▶ [Problem statement] Every line in the data below from the one containing "Locate an element on the screen. The image" down to the one containing "The height and width of the screenshot is (1068, 1482).", both included, must be retyped exactly; no other line is to appear.

──────── Supplied records

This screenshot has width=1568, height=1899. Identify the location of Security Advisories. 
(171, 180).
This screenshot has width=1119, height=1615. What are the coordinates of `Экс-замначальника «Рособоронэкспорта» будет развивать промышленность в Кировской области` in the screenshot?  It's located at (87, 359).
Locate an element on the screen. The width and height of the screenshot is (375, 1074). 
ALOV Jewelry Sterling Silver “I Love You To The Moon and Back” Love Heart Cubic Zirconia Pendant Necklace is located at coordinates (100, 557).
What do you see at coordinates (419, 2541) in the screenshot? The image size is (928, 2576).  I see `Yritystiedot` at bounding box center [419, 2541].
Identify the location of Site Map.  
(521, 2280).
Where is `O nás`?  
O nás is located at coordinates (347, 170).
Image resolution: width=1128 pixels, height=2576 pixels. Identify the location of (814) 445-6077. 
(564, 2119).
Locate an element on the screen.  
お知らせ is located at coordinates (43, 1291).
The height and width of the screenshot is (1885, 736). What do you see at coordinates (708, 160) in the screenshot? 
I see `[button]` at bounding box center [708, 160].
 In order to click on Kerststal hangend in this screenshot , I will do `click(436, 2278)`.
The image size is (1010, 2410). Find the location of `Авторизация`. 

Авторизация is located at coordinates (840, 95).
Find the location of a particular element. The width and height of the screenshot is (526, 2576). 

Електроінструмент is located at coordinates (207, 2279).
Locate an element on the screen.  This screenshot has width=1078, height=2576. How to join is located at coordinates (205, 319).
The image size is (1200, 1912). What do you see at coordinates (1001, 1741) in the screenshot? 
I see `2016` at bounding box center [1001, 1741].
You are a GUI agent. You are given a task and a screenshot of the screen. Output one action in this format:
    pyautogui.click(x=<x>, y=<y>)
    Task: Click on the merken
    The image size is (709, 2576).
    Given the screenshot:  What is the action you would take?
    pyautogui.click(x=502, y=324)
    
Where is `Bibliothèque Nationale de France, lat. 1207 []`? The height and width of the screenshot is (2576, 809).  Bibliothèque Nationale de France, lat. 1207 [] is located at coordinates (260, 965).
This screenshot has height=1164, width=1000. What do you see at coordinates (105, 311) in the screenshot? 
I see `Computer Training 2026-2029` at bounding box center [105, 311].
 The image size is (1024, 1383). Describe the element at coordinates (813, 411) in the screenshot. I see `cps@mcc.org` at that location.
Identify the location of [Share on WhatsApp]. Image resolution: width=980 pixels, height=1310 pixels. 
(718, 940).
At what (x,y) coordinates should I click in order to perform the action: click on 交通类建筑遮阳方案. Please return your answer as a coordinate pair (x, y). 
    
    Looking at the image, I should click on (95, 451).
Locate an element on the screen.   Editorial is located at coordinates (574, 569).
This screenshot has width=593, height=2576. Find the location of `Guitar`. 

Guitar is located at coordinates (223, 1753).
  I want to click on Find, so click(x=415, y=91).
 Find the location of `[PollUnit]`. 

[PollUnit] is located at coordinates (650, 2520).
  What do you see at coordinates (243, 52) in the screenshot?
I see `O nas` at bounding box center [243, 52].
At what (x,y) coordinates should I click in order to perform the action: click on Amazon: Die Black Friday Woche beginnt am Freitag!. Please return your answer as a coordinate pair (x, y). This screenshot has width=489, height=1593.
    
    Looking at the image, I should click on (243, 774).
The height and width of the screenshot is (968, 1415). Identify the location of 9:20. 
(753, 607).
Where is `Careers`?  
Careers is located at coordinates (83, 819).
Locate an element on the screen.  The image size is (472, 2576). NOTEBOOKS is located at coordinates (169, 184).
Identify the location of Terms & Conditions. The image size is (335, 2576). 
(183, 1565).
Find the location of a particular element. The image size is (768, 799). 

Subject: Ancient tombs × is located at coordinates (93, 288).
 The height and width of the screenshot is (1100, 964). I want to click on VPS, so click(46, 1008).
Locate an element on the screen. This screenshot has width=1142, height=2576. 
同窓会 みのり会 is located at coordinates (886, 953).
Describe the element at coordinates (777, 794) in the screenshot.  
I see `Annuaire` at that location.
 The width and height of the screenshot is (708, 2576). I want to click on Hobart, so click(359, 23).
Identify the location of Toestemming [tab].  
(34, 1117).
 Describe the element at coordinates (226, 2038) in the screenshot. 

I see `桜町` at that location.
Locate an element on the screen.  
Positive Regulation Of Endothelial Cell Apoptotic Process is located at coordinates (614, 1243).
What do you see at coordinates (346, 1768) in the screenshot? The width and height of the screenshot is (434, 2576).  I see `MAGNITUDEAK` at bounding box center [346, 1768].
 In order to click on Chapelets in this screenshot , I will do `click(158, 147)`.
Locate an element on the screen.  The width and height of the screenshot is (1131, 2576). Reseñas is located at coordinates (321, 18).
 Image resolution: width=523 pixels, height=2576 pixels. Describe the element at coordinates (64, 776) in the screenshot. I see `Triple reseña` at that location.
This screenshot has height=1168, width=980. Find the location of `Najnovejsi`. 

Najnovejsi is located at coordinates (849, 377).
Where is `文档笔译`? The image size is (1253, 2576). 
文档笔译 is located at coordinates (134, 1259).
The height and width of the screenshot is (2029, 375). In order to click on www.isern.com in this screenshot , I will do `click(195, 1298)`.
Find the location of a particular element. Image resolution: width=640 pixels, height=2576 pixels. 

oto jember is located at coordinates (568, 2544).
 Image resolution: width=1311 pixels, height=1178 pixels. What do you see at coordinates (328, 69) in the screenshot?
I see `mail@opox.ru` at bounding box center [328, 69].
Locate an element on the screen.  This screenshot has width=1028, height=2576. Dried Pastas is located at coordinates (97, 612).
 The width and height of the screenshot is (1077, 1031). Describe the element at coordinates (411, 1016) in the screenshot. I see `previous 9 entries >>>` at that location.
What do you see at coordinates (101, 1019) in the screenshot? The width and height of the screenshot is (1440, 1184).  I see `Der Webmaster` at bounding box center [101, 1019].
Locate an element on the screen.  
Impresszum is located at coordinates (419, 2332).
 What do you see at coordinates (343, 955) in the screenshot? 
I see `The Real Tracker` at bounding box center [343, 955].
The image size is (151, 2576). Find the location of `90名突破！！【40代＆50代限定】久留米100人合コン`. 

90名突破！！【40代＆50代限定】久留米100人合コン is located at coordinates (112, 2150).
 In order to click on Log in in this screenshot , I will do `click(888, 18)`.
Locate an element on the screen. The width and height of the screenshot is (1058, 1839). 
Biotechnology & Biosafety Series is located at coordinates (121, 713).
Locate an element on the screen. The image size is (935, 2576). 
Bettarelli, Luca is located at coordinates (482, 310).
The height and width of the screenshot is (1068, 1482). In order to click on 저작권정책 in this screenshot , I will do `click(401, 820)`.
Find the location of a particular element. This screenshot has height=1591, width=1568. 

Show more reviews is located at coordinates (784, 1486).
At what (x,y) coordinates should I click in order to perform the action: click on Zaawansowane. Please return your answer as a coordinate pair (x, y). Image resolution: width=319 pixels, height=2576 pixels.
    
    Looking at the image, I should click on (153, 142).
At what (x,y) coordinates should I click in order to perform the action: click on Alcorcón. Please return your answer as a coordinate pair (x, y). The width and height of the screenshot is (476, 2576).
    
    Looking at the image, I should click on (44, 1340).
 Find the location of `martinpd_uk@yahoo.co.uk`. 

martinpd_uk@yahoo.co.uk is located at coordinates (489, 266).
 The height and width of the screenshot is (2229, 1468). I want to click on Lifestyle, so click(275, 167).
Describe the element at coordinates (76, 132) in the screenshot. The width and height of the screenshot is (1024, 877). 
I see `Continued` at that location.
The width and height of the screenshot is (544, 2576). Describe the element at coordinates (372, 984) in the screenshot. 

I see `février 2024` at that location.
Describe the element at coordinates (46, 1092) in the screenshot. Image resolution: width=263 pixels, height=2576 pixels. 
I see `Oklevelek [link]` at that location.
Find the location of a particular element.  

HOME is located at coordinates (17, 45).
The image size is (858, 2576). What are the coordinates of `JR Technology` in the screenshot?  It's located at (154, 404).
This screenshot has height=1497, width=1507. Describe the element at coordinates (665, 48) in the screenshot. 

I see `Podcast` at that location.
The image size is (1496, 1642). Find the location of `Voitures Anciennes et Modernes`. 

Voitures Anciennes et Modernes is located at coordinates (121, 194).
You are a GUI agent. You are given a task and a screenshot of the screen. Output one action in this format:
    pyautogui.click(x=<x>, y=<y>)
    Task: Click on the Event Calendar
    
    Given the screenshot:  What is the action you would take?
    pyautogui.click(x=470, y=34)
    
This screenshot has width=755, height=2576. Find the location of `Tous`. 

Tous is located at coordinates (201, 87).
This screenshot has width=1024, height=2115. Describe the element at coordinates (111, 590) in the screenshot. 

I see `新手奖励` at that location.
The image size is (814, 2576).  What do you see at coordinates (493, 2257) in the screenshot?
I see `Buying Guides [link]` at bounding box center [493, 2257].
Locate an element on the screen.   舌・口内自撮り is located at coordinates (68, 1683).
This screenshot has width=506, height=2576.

────────────────

▶ [Result]
Locate an element on the screen. The image size is (935, 2576). 
Bettarelli, Luca is located at coordinates (482, 310).
The height and width of the screenshot is (1068, 1482). In order to click on 저작권정책 in this screenshot , I will do `click(401, 820)`.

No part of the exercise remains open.